I never heard about that follow-up experiment where participants were much more likely to disobey (ie, do the right thing) if they saw others disobey. Pretty interesting, but not at all surprising, unfortunately.
With so many HOA members suffering from ‘HOA Passivity Syndrome,’ in Judith’s phrase, an aggrieved unit owner can’t count on his neighbors to do the right thing and stand up against an abusive HOA board.
The only practical way to level the playing field between the all-powerful board and the lowly unit owner is through serious condo law reform enacted by the states, as you advocate. But I’ve done a little research on the matter, and I frankly don’t see it happening anytime soon.
‘HOA Syndrome’, undoubtedly a valid condition, describes the victims of an HOA attacks.
Since there are an estimated 27 million plus Americans living in enforced deed-restricted ‘communities’, I think the perpetrators of the Syndrome and the passive ‘aiders and abettors’ should be defined specifically too.
My suggestion is ‘HOA Specific Personality Disorder’ -describing the prime perpetrators of what really amount to be a medly of hate crimes against their neighbors. Those who because of a unique opportunity to attain a local, unregulated dictatorial level of power, highly disproportionate to the norm for our country and for their individual skill and education levels, use the opportunity to fulfill their fantasies of grandiosity and absolute power. They successfully suppress their ‘common sense’ and morals and rely on the most twisted and narrow interpretation of ‘the rules’ in order to sow scorn, abuse and hate upon their neighbors. While insisting that they are the ‘normal’ ones and their hapless victims are just ‘disgruntled’ homeowners who will not follow their rules.
And perhaps also ‘HOA Passivity Syndrome’: Those who aid and abet by actively ignoring the chaos and maintaining absolute silence while their neighbors are abused. In false hope that this will make them immune to the same victimization or at least insure that it doesn’t happen to them at the same level.

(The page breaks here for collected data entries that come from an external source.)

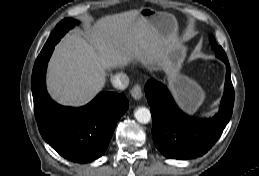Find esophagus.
<instances>
[{
	"label": "esophagus",
	"instance_id": "1",
	"mask_svg": "<svg viewBox=\"0 0 259 176\" xmlns=\"http://www.w3.org/2000/svg\"><path fill=\"white\" fill-rule=\"evenodd\" d=\"M131 96L135 99V100H139L142 97V87L139 84H136L132 90H131Z\"/></svg>",
	"mask_w": 259,
	"mask_h": 176
}]
</instances>
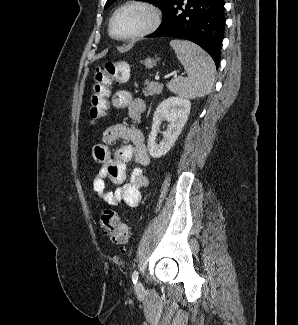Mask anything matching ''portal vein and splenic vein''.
I'll return each instance as SVG.
<instances>
[{"mask_svg": "<svg viewBox=\"0 0 298 325\" xmlns=\"http://www.w3.org/2000/svg\"><path fill=\"white\" fill-rule=\"evenodd\" d=\"M155 78H156V80H158V78H160V76H158V74H156Z\"/></svg>", "mask_w": 298, "mask_h": 325, "instance_id": "obj_1", "label": "portal vein and splenic vein"}]
</instances>
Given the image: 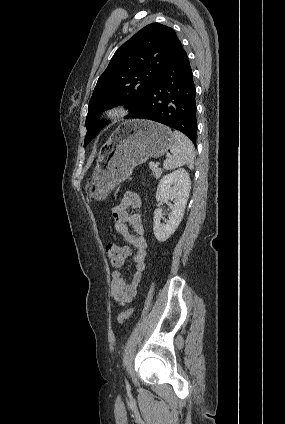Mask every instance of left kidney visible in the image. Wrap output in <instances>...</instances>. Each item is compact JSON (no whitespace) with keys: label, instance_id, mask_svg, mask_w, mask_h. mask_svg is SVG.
Listing matches in <instances>:
<instances>
[{"label":"left kidney","instance_id":"1","mask_svg":"<svg viewBox=\"0 0 285 424\" xmlns=\"http://www.w3.org/2000/svg\"><path fill=\"white\" fill-rule=\"evenodd\" d=\"M190 190L191 180L188 172L183 168L163 176L160 180L156 192V200L160 202L169 196L173 200V204L169 205L171 212L165 224L160 222L162 209L158 208L154 211L153 230L158 241H166L179 226L185 212Z\"/></svg>","mask_w":285,"mask_h":424}]
</instances>
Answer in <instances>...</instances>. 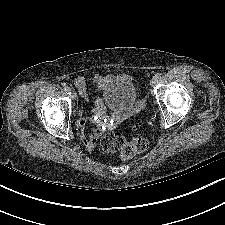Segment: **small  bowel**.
<instances>
[{
    "label": "small bowel",
    "instance_id": "c3829d8e",
    "mask_svg": "<svg viewBox=\"0 0 225 225\" xmlns=\"http://www.w3.org/2000/svg\"><path fill=\"white\" fill-rule=\"evenodd\" d=\"M111 75H101V74H95L91 82L96 84L97 86L104 88L105 85L109 82L111 79ZM76 88L79 90L80 94L82 95L83 98L87 99V84L88 81L84 77H78L75 82H74ZM103 115V104L100 99H96L95 101V107L93 109V116L92 119L95 122H99ZM88 116L84 109L79 110V116L77 119V127L79 130V133L81 135V138L85 144L86 147L88 148H94L96 141H97V135L100 132V128L97 127L94 129V131L89 134L86 131V122H87Z\"/></svg>",
    "mask_w": 225,
    "mask_h": 225
}]
</instances>
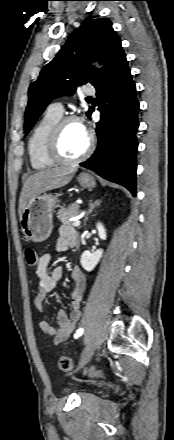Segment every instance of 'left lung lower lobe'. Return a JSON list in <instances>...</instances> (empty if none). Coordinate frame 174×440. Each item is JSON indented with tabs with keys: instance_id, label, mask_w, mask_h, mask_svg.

A false hope, as ‘regular’ Germans found out in WWII, since it was eventually their sons and husbands who were ultimately sacrificed for cause after cause, including a war that most had no interest in pursuing. But by virtue of early pathologic passivity and refusing to address the ethical or practical issues, they ultimately made themselves as guilty as the original sadistic perpetrators.